## EXERCISE DETAILS
Restate the data below word for word, omitting pictures.
--- DATA EXTRACTS Enclosed Below ---
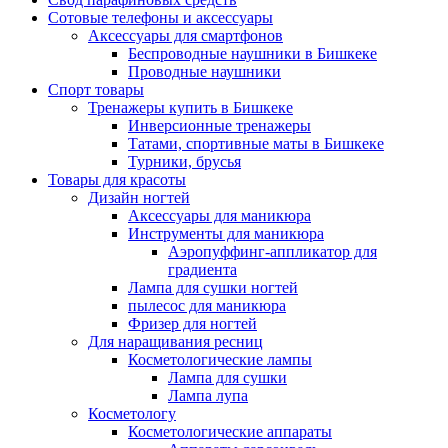
Сотовые телефоны и аксессуары
Аксессуары для смартфонов
Беспроводные наушники в Бишкеке
Проводные наушники
Спорт товары
Тренажеры купить в Бишкеке
Инверсионные тренажеры
Татами, спортивные маты в Бишкеке
Турники, брусья
Товары для красоты
Дизайн ногтей
Аксессуары для маникюра
Инструменты для маникюра
Аэропуффинг-аппликатор для
градиента
Лампа для сушки ногтей
пылесос для маникюра
Фризер для ногтей
Для наращивания ресниц
Косметологические лампы
Лампа для сушки
Лампа лупа
Косметологу
Косметологические аппараты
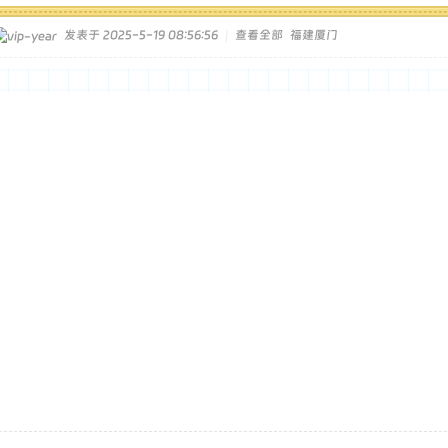
发表于 2025-5-19 08:56:56
|
查看全部
福建厦门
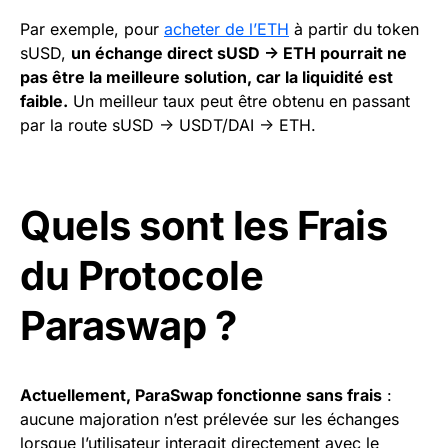
Par exemple, pour
acheter de l’ETH
à partir du token
sUSD,
un échange direct sUSD -> ETH pourrait ne
pas être la meilleure solution, car la liquidité est
faible.
Un meilleur taux peut être obtenu en passant
par la route sUSD -> USDT/DAI -> ETH.
Quels sont les Frais
du Protocole
Paraswap ?
Actuellement, ParaSwap fonctionne sans frais
:
aucune majoration n’est prélevée sur les échanges
lorsque l’utilisateur interagit directement avec le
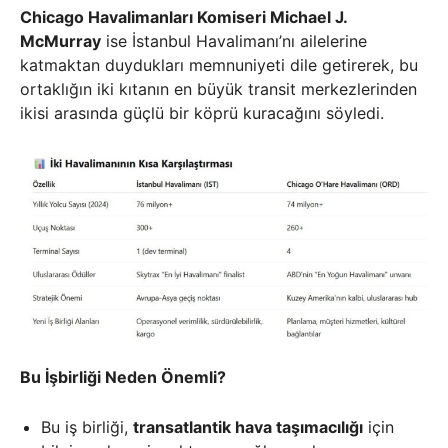
Chicago Havalimanları Komiseri Michael J.
McMurray
ise İstanbul Havalimanı’nı ailelerine
katmaktan duydukları memnuniyeti dile getirerek, bu
ortaklığın iki kıtanın en büyük transit merkezlerinden
ikisi arasında güçlü bir köprü kuracağını söyledi.
Bu İşbirliği Neden Önemli?
Bu iş birliği,
transatlantik hava taşımacılığı
için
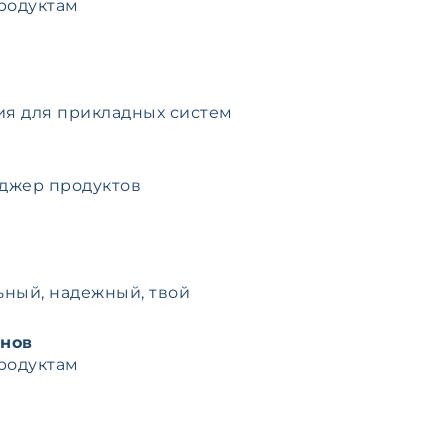
родуктам
я для прикладных систем
джер продуктов
льный, надежный, твой
нов
родуктам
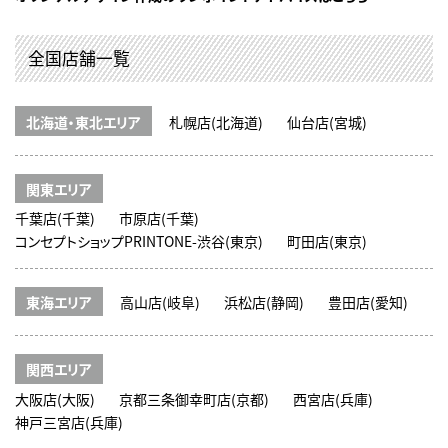
全国店舗一覧
北海道・東北エリア
札幌店(北海道)
仙台店(宮城)
関東エリア
千葉店(千葉)
市原店(千葉)
コンセプトショップPRINTONE-渋谷(東京)
町田店(東京)
東海エリア
高山店(岐阜)
浜松店(静岡)
豊田店(愛知)
関西エリア
大阪店(大阪)
京都三条御幸町店(京都)
西宮店(兵庫)
神戸三宮店(兵庫)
--- End of Enclosed DATA EXTRACTS ---
## TASK OUTPUT
Сотовые телефоны и аксессуары
Аксессуары для смартфонов
Беспроводные наушники в Бишкеке
Проводные наушники
Спорт товары
Тренажеры купить в Бишкеке
Инверсионные тренажеры
Татами, спортивные маты в Бишкеке
Турники, брусья
Товары для красоты
Дизайн ногтей
Аксессуары для маникюра
Инструменты для маникюра
Аэропуффинг-аппликатор для
градиента
Лампа для сушки ногтей
пылесос для маникюра
Фризер для ногтей
Для наращивания ресниц
Косметологические лампы
Лампа для сушки
Лампа лупа
Косметологу
Косметологические аппараты
发表于 2025-5-19 08:56:56
|
查看全部
福建厦门
Par exemple, pour
acheter de l’ETH
à partir du token
sUSD,
un échange direct sUSD -> ETH pourrait ne
pas être la meilleure solution, car la liquidité est
faible.
Un meilleur taux peut être obtenu en passant
par la route sUSD -> USDT/DAI -> ETH.
Quels sont les Frais
du Protocole
Paraswap ?
Actuellement, ParaSwap fonctionne sans frais
:
aucune majoration n’est prélevée sur les échanges
lorsque l’utilisateur interagit directement avec le
Chicago Havalimanları Komiseri Michael J.
McMurray
ise İstanbul Havalimanı’nı ailelerine
katmaktan duydukları memnuniyeti dile getirerek, bu
ortaklığın iki kıtanın en büyük transit merkezlerinden
ikisi arasında güçlü bir köprü kuracağını söyledi.
Bu İşbirliği Neden Önemli?
Bu iş birliği,
transatlantik hava taşımacılığı
için
родуктам
я для прикладных систем
джер продуктов
льный, надежный, твой
нов
родуктам
全国店舗一覧
北海道・東北エリア
札幌店(北海道)
仙台店(宮城)
関東エリア
千葉店(千葉)
市原店(千葉)
コンセプトショップPRINTONE-渋谷(東京)
町田店(東京)
東海エリア
高山店(岐阜)
浜松店(静岡)
豊田店(愛知)
関西エリア
大阪店(大阪)
京都三条御幸町店(京都)
西宮店(兵庫)
神戸三宮店(兵庫)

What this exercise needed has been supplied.